DVB-SI text decoding — ETSI EN 300 468 Annex A.

Covers the full Annex A Table A.3 selector set: the default Latin table (Figure A.1, an ISO 6937 superset — see iso_6937_single), ISO 8859-n (single-byte 0x01–0x0B and extended 0x10 forms), UCS-2 BE (0x11), KS X 1001 Korean (0x12, decoded as EUC-KR), GB-2312 Simplified Chinese (0x13, decoded via GBK which is a GB-2312 superset), Big5 Traditional Chinese (0x14), UTF-8 (0x15), and the 0x1F encoding_type_id escape (no ids are registered for broadcast use — yields U+FFFD). Reserved selectors (0x08, 0x0C–0x0F, 0x16–0x1E) yield U+FFFD per byte.

Glyph mappings are pinned to EN 300 468 V1.19.1 (2025-02) Figure A.1 “Character code table 00 - Latin alphabet with Unicode equivalents” (PDF p. 159, vendored at specs/etsi_en_300_468_v01.19.01_dvb_si.pdf; transcription in dvb-si/docs/en_300_468.md).

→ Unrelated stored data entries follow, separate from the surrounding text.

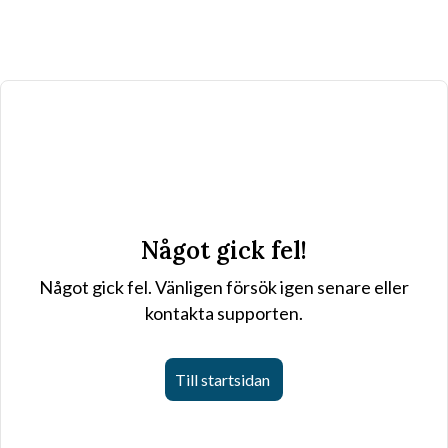
Något gick fel!
Något gick fel. Vänligen försök igen senare eller
kontakta supporten.
Till startsidan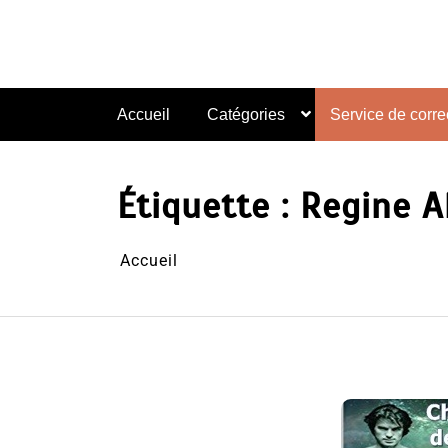
Aller
au
contenu
Accueil
Catégories
Service de correc
Étiquette :
Regine A
Accueil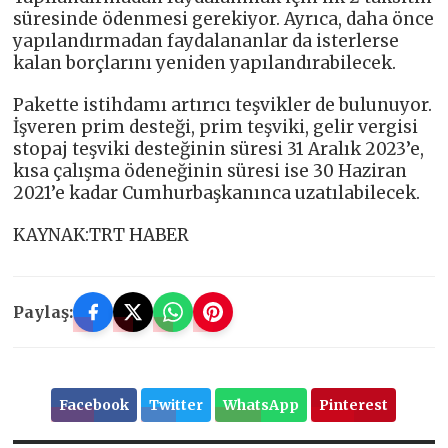
süresinde ödenmesi gerekiyor. Ayrıca, daha önce
yapılandırmadan faydalananlar da isterlerse
kalan borçlarını yeniden yapılandırabilecek.
Pakette istihdamı artırıcı teşvikler de bulunuyor.
İşveren prim desteği, prim teşviki, gelir vergisi
stopaj teşviki desteğinin süresi 31 Aralık 2023’e,
kısa çalışma ödeneğinin süresi ise 30 Haziran
2021’e kadar Cumhurbaşkanınca uzatılabilecek.
KAYNAK:TRT HABER
Paylaş:
Facebook
Twitter
WhatsApp
Pinterest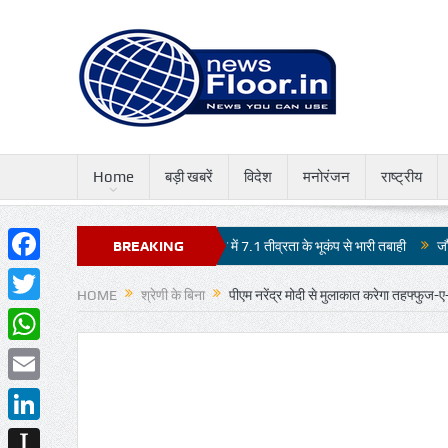
Home
बड़ी खबरें
विदेश
मनोरंजन
राष्ट्रीय
होगा कड़ा मुकाबला
जापान में 7.1 तीव्रता के भूकंप से भारी तबाही
BREAKING
जौहर विश्वविद्यालय
Facebook
NEWS
HOME
श्रेणी के बिना
पीएम नरेंद्र मोदी से मुलाकात करेगा तहफ्फुज-
Twitter
WhatsApp
Email
LinkedIn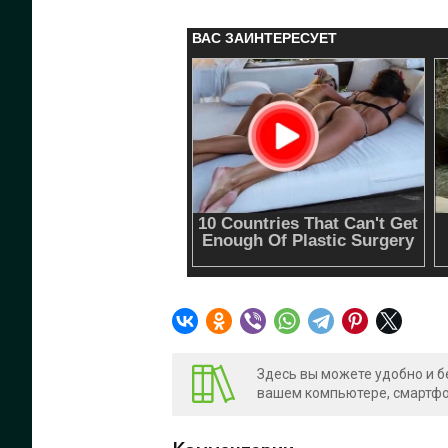
Здесь вы можете удобно и б
вашем компьютере, смартфон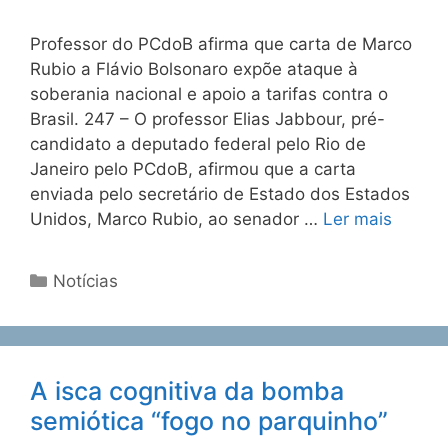
Professor do PCdoB afirma que carta de Marco
Rubio a Flávio Bolsonaro expõe ataque à
soberania nacional e apoio a tarifas contra o
Brasil. 247 – O professor Elias Jabbour, pré-
candidato a deputado federal pelo Rio de
Janeiro pelo PCdoB, afirmou que a carta
enviada pelo secretário de Estado dos Estados
Unidos, Marco Rubio, ao senador …
Ler mais
Notícias
A isca cognitiva da bomba
semiótica “fogo no parquinho”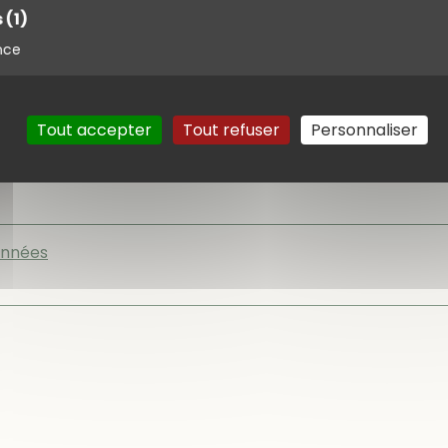
s
(1)
nce
Tout accepter
Tout refuser
Personnaliser
nivelé = 500 m Nbre de participants = 22 Il faisait 
nneuses et randonneurs. Arrivés à Garéoult au parking 
nnées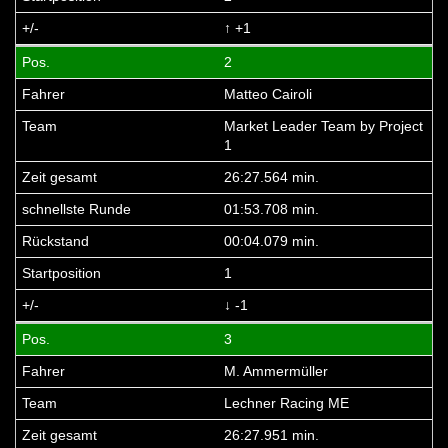
↑ +1
2
Matteo Cairoli
Market Leader Team by Project
1
26:27.564 min.
01:53.708 min.
00:04.079 min.
1
↓ -1
3
M. Ammermüller
Lechner Racing ME
26:27.951 min.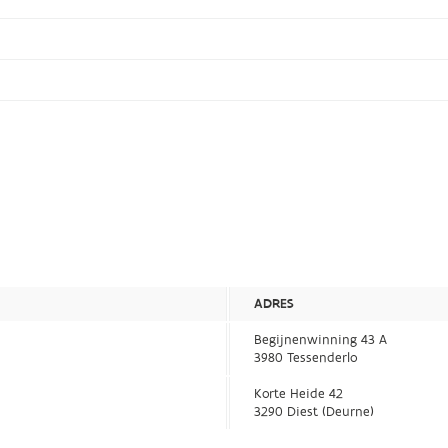
ADRES
Begijnenwinning 43 A
3980 Tessenderlo
Korte Heide 42
3290 Diest (Deurne)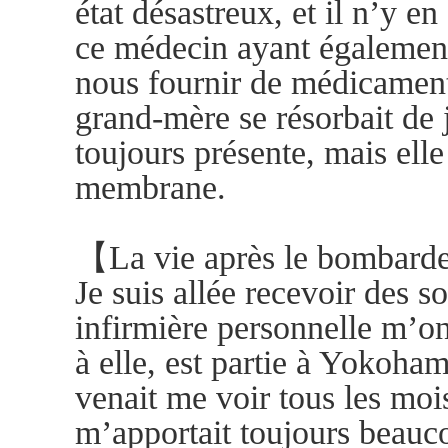
état désastreux, et il n’y e
ce médecin ayant également
nous fournir de médicament
grand-mère se résorbait de jo
toujours présente, mais ell
membrane.
【La vie après le bombar
Je suis allée recevoir des 
infirmière personnelle m’
à elle, est partie à Yokoham
venait me voir tous les mois
m’apportait toujours beauc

DvbText wraps the raw wire bytes and decodes only on demand — parsing stays zero-copy; decoding happens when you call DvbText::decode, Display, or serde:

use dvb_si::text::{DvbText, LangCode};

// Leading 0x15 is the Annex A UTF-8 selector; "café" follows.
let name = DvbText::new(&[0x15, b'c', b'a', b'f', 0xC3, 0xA9]);
assert_eq!(name.decode(), "café");
assert_eq!(name.raw(), &[0x15, b'c', b'a', b'f', 0xC3, 0xA9]); // selector kept

// A selector-less default-Latin (ISO 6937) sequence: combining acute + e → é.
assert_eq!(DvbText::new(&[0xC2, b'e']).decode(), "é");

// LangCode is 3 raw bytes (ISO 639-2 / ISO 3166) decoded lossily on demand.
assert_eq!(LangCode(*b"fre").as_str(), "fre");

Structs§

DvbText
Borrowed DVB-encoded text (EN 300 468 Annex A). Wraps the raw selector + body bytes; decoding happens only on DvbText::decode / Display / serde — never in the parse hot path.
LangCode
ISO 639-2 language code or ISO 3166 country code — 3 raw bytes.

Functions§

decode
Convenience wrapper returning Cow::Borrowed for pure-ASCII input, Cow::Owned otherwise.
decode_dvb_string
Decode a DVB text payload (e.g. short_event_descriptor event_name_char) into an owned UTF-8 String. The first byte may be a charset indicator per ETSI EN 300 468 Annex A Table A.3.